El pequeño tenía unos cabellos que desde un principio se notaban rebeldes, y así fue. A medida que le fue creciendo el pelo, los genes de Kardia se hicieron ver, dejándole una melena alborotada a su pequeño. Sin embargo, el tono de Dégel ganó, dándole un oliva oscuro.

La tez de Selim era un tono blanco, y había heredado más de un lunar que su padre alfa tenía.

Mientras sus ojos, eran una hermosa combinación de sus padres: un hermoso lavanda fue el resultado de los ojos violetas de Dégel, y los iris azulados de Kardia.

Y ese día, para emoción de los padres, el pequeño cumplía dos añitos de vida.

Sus pasitos iban de un lado a otro, jugando con el tío Milo, escondiéndose detrás de su abuelo Zaphiri. Entre padre e hijo había competencia por quién consentía más a Selim. Y iban perdiendo ¿Por quién? Por Camus.

El hijo de Kardia parecía preferir al aguamarina, pues en cuanto lo veía llegar a su casa, corría a él, ignorando todo lo que le rodeaba.

En las memorias de Dégel, estaba el día en que se enteraron que serían padres. Las explicaciones que tuvieron que dar no fueron para nada fáciles, pues decir que estuvieron ocultando su relación por cinco años, y más a parte ya estaban enlazados, no era algo para tomar a la ligera.

Por parte de Zaphiri y Scarlet tuvieron una aprobación inmediata, sin contras. En cambio, con Krest y Mystoria, les fue más pesado. Conocían a sus papás, eran quisquillosos a más no poder.

Milo y Camus lo tomaron completamente bien, animando a la pareja que, en ese momento, serían futuros padres.

— Papá...

El llamado de su pequeño hizo bajar la mirada a Dégel, quien lo tomó en brazos con una sutil sonrisa.

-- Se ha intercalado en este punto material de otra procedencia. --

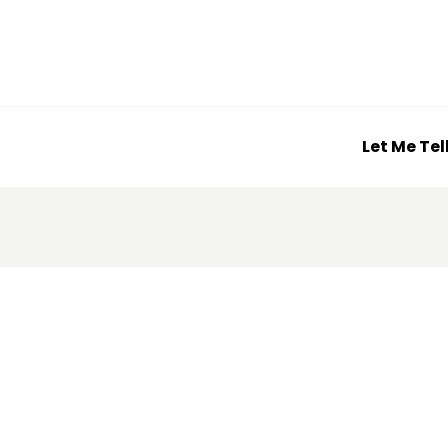
Let Me Tel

— ¿Qué pasa, Selim? ¿Quieres algo?

Kardia los observaba con una sonrisa, sintiéndose orgulloso de ver a su omega y a su pequeño hijo.

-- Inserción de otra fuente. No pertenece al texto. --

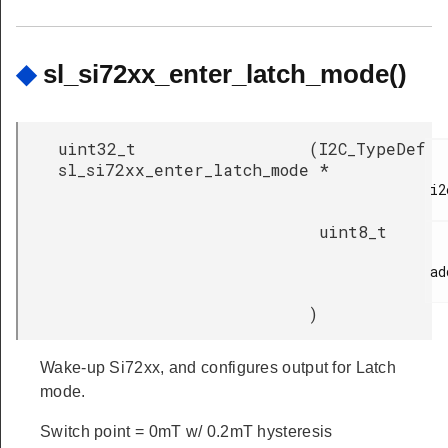
◆
sl_si72xx_enter_latch_mode()
uint32_t
(
I2C_TypeDef
sl_si72xx_enter_latch_mode
*
i2
uint8_t
ad
)
Wake-up Si72xx, and configures output for Latch
mode.
Switch point = 0mT w/ 0.2mT hysteresis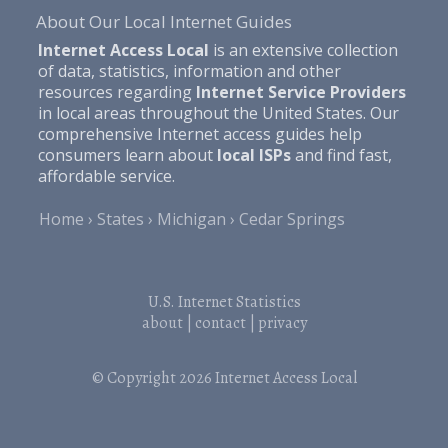
About Our Local Internet Guides
Internet Access Local
is an extensive collection
of data, statistics, information and other
resources regarding
Internet Service Providers
in local areas throughout the United States. Our
comprehensive Internet access guides help
consumers learn about
local ISPs
and find fast,
affordable service.
Home
States
Michigan
Cedar Springs
U.S. Internet Statistics
about
|
contact
|
privacy
© Copyright 2026
Internet Access Local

— El mocoso quiere pastel. —dijo Kardia, acercándose a un cajón en la cocina, dónde sacó una vela del número dos—. ¿Se le puede dar pastel a un bebé..?

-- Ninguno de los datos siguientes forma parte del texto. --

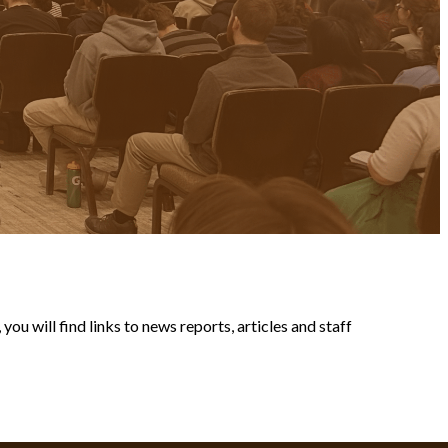
ou will find links to news reports, articles and staff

La incredulidad de su hijo hizo reír a Zaphiri, quien se acercaba a él, dándole una palmada en la espalda.

— Los bebés pueden comer pastel después de los dos años, Kardia.

— Pero Selim los acaba de cumplir.

El Antares se notaba preocupado, y eso hacia a su padre reír. Nunca pensó que su hijo sería tan protector con su bebé.

— Sí, por eso este pastel no contiene tanta azúcar...

Los azulados de Kardia observaron como Zaphiri sacaba el pastel de la nevera, llevándolo al comedor. En sus manos tenía aún la vela de su pequeño, y sentía un sentimiento de nostalgia enorme.

¿Tan rápido había pasado el tiempo? Si recordaba que apenas un día antes estaba tocando el vientre abultado de Dégel, sintiendo las pataditas de su bebé. O incluso cuando lo cargó por primera vez, siendo tan pequeño y frágil.